Une très belle expérience humaine, très enrichissante, qui m'a amenée à rencontrer de jeunes agriculteurs d'autres régions de France mais aussi du monde entier comme Alex, un Quebécois, devenu ami. Il était encore ici il y a quelques jours. Cependant, rien ne me prédestinait à devenir un jour président de JA tellement mon parcours à l'installation, sans aide et avec son lot de difficultés, avait été atypique. C'est peut-être cela qui m'a motivé et m'a poussé à m'engager au service des autres.

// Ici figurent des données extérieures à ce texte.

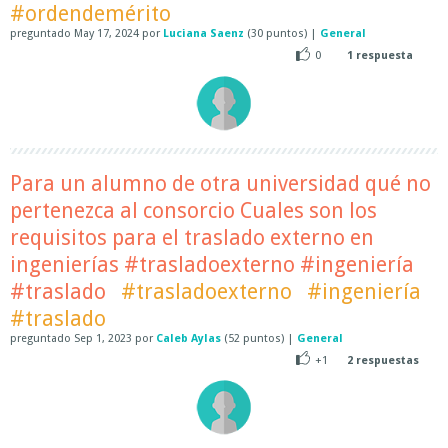
#ordendemérito
preguntado
May 17, 2024
por
Luciana Saenz
(
30
puntos)
|
General
0
1
respuesta
Para un alumno de otra universidad qué no
pertenezca al consorcio Cuales son los
requisitos para el traslado externo en
ingenierías #trasladoexterno #ingeniería
#traslado
#trasladoexterno
#ingeniería
#traslado
preguntado
Sep 1, 2023
por
Caleb Aylas
(
52
puntos)
|
General
+1
2
respuestas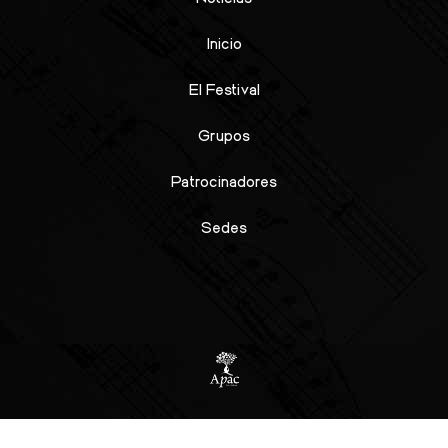
Inicio
El Festival
Grupos
Patrocinadores
Sedes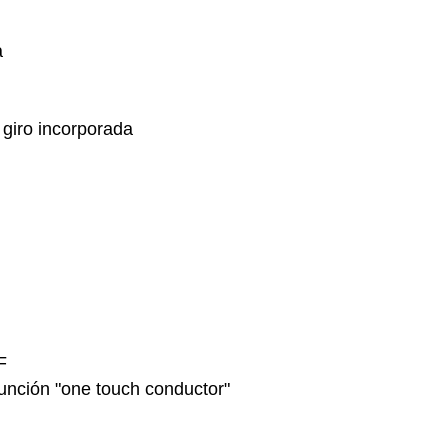
a
 giro incorporada
F
 función "one touch conductor"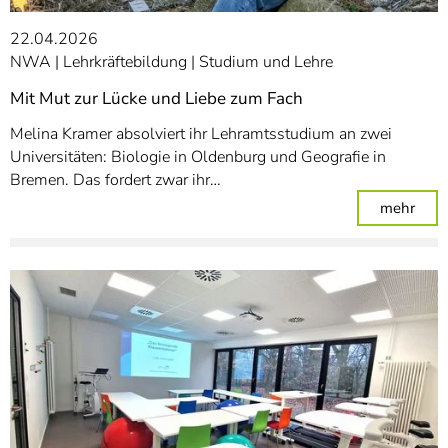
22.04.2026
NWA
Lehrkräftebildung
Studium und Lehre
Mit Mut zur Lücke und Liebe zum Fach
Melina Kramer absolviert ihr Lehramtsstudium an zwei
Universitäten: Biologie in Oldenburg und Geografie in
Bremen. Das fordert zwar ihr…
: Mi
mehr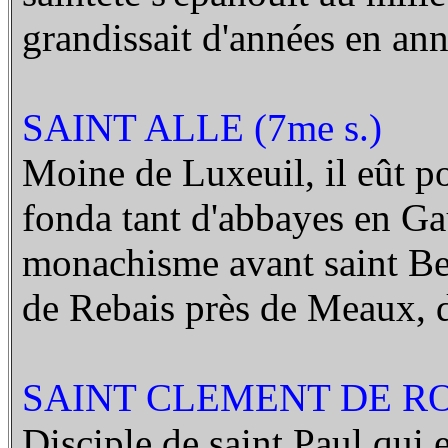
grandissait d'années en ann
SAINT ALLE (7me s.)
Moine de Luxeuil, il eût 
fonda tant d'abbayes en Gau
monachisme avant saint Ben
de Rebais près de Meaux, d
SAINT CLEMENT DE ROM
Disciple de saint Paul qui e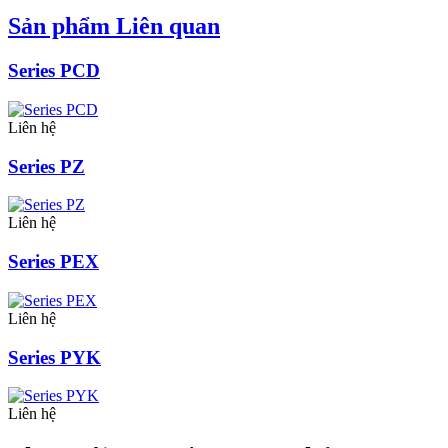
Sản phẩm Liên quan
Series PCD
Liên hệ
Series PZ
Liên hệ
Series PEX
Liên hệ
Series PYK
Liên hệ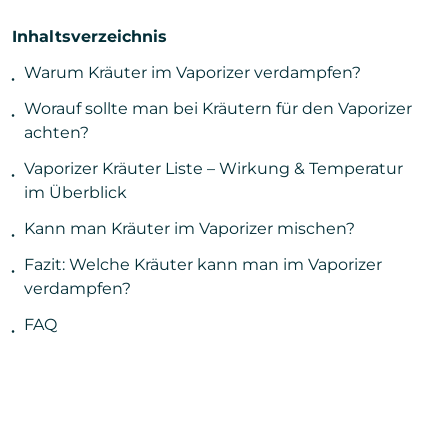
Inhaltsverzeichnis
Warum Kräuter im Vaporizer verdampfen?
Worauf sollte man bei Kräutern für den Vaporizer
achten?
Vaporizer Kräuter Liste – Wirkung & Temperatur
im Überblick
Kann man Kräuter im Vaporizer mischen?
Fazit: Welche Kräuter kann man im Vaporizer
verdampfen?
FAQ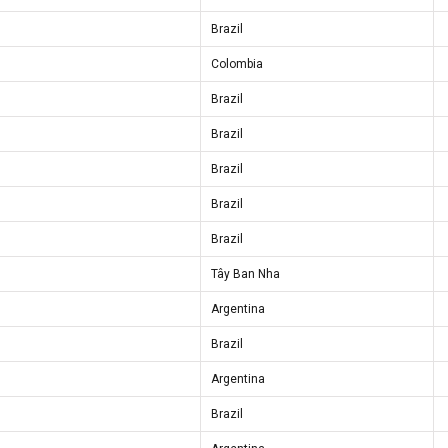
Brazil
Colombia
Brazil
Brazil
Brazil
Brazil
Brazil
Tây Ban Nha
Argentina
Brazil
Argentina
Brazil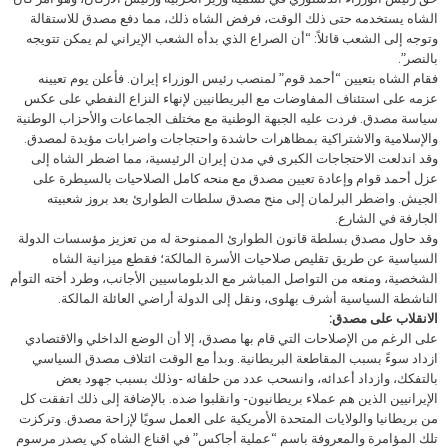
الشاه يستخدمه حتى ذلك الوقت، فرفض الشاه ذلك، مما دفع مصدق للاستقالة
وتوجه إلى الشعب قائلاً: “أن الصراع الذي بدأه الشعب الإيراني لم يمكن تتويجه
بالنصر”.
فقام الشاه بتعيين “أحمد قوم” لمنصب رئيس الوزراء إيران. فأعلن يوم تعيينه
عزمه على استئناف المفاوضات مع البريطانيين لإنهاء النزاع النفطي على عكس
سياسة مصدق. فردت عليه الجبهة الوطنية مع مختلف الجماعات والأحزاب الوطنية
والإسلامية والاشتراكية بمظاهرات حاشدة واحتجاجات واضرابات مؤيدة لمصدق.
وقد اندلعت الاحتجاجات الكبرى في مدن إيران الرئيسية، مما اضطر الشاه إلى
عزل أحمد قوام وإعادة تعيين مصدق مع منحه كامل الصلاحيات بالسيطرة على
الجيش. واضطر البرلمان إلى منح مصدق سلطات الطوارئ بعد بروز شعبيته
الجارفة في الشارع.
وقد حاول مصدق بسلطة قانون الطوارئ الممنوحة له من تعزيز مؤسسات الدولة
السياسية عن طريق تقليص صلاحيات الأسرة المالكة؛ فقطع ميزانية الشاه
الشخصية، ومنعه من التواصل المباشر مع الدبلوماسيين الأجانب، وطرد أخته التوأم
الناشطة السياسية أشرف بهلوی، ونقل إلى الدولة أراضي العائلة المالكة.
الانقلاب على مصدق:
على الرغم من الإصلاحات التي قام بها مصدق، إلا أن الوضع الداخلي والاقتصادي
ازداد سوءً بسبب المقاطعة البريطانية. وبدأ مع الوقت ائتلاف مصدق السياسي
بالتفكك، وازداد أعدائه، وانسحب عدد من حلفائه -وذلك بسبب جهود بعض
الإيرانيين الذين هم عملاء بريطانيون- وانقلبوا ضده. بالإضافة إلى ذلك اتفقت كل
من بريطانيا والولايات المتحدة الأمريكية على العمل سويًا لإزاحة مصدق. وتركزت
تلك المؤامرة والمعروفة باسم “عملية أجاكس” في اقناع الشاه كي يصدر مرسوم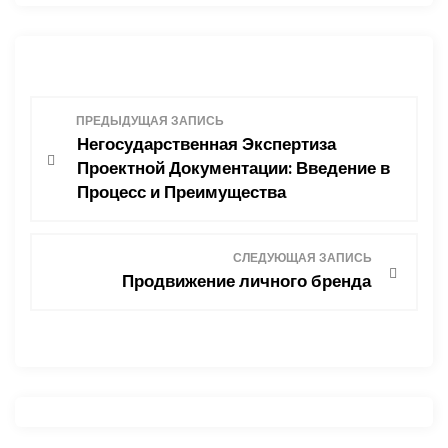
Н
ПРЕДЫДУЩАЯ ЗАПИСЬ
Негосударственная Экспертиза
а
Проектной Документации: Введение в
Процесс и Преимущества
в
и
СЛЕДУЮЩАЯ ЗАПИСЬ
Продвижение личного бренда
г
а
ц
и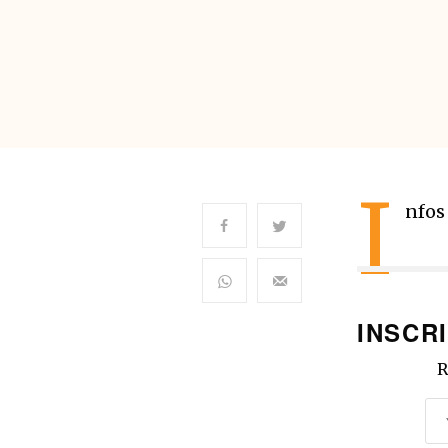
I
nfos
INSCR
R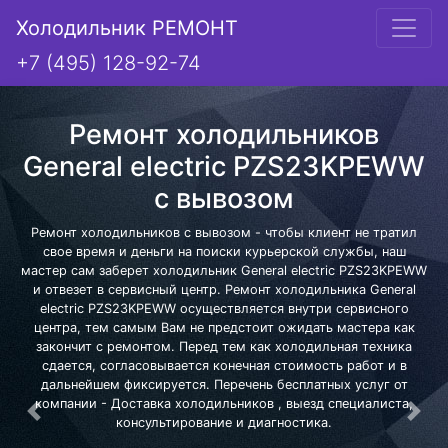
Холодильник РЕМОНТ
+7 (495) 128-92-74
Ремонт холодильников
General electric PZS23KPEWW
с вывозом
Ремонт холодильников с вывозом - чтобы клиент не тратил
свое время и деньги на поиски курьерской службы, наш
мастер сам заберет холодильник General electric PZS23KPEWW
и отвезет в сервисный центр. Ремонт холодильника General
electric PZS23KPEWW осуществляется внутри сервисного
центра, тем самым Вам не предстоит ожидать мастера как
закончит с ремонтом. Перед тем как холодильная техника
сдается, согласовывается конечная стоимость работ и в
дальнейшем фиксируется. Перечень бесплатных услуг от
компании - Доставка холодильников , выезд специалиста,
Предыдущая
Сле
консультирование и диагностика.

Enfin, et en tant que président de JA, j'ai côtoyé toutes les facettes de l'installation mais aussi la réalité et les difficultés de ce que peut représenter la défense syndicale.
>> Puis est arrivé le temps de la FDSEA ?
Après une courte respiration post-JA, il m'est apparu naturel de m'engager au sein de la FDSEA. On peut toujours critiquer une couleur syndicale, il n'empêche que la FDSEA, au même titre que JA, ce sont des femmes et des hommes qui se battent au quotidien pour la défense des agricultrices et des agriculteurs au sein d'un réseau actif et structuré. Des femmes et des hommes qui siègent dans des commissions ad hoc pour défendre l'intérêt commun.
>> Jusqu'à en assumer la présidence ?
Progressivement, elle s'est présentée à moi dans un contexte économique incertain. On sentait poindre à l'horizon une crise de grande ampleur et atypique qui allait toucher la quasi-totalité de la Ferme Calvados, phénomène que nous n'avions pas encore connu jusque là. Il y avait toujours une ou deux productions pour amortir la casse. C'était en 2015, j'ai vraiment senti alors une immense détresse dans la campagne.
>> Vous ne vous êtes pas fait que des amis, à l'époque, dans le monde politique ?
J'ai peut-être eu la dent dure envers certains mais, alors que la crise était sérieuse et avérée, les pouvoirs publics ont commencé par nous snober. Je pense particulièrement à Stéphane Le Foll. Il avait sans doute d'autres priorités puisqu'il était aussi porte-parole du Gouvernement. Mais cette sonnette d'alarme que nous avions actionnée s'est révélée justifiée par les résultats économiques catastrophiques enregistrés en 2016 et 2017 : 1/3 des exploitations du Calvados ont dû vivre, ou plutôt essayer de survivre, avec moins de 400 euros par mois.
>> Une mobilisation exceptionnelle au cours de cet été 2015 ?
Elle s'est construite spontanément et a concerné toutes les productions : lait, viande bovine, porc, céréales...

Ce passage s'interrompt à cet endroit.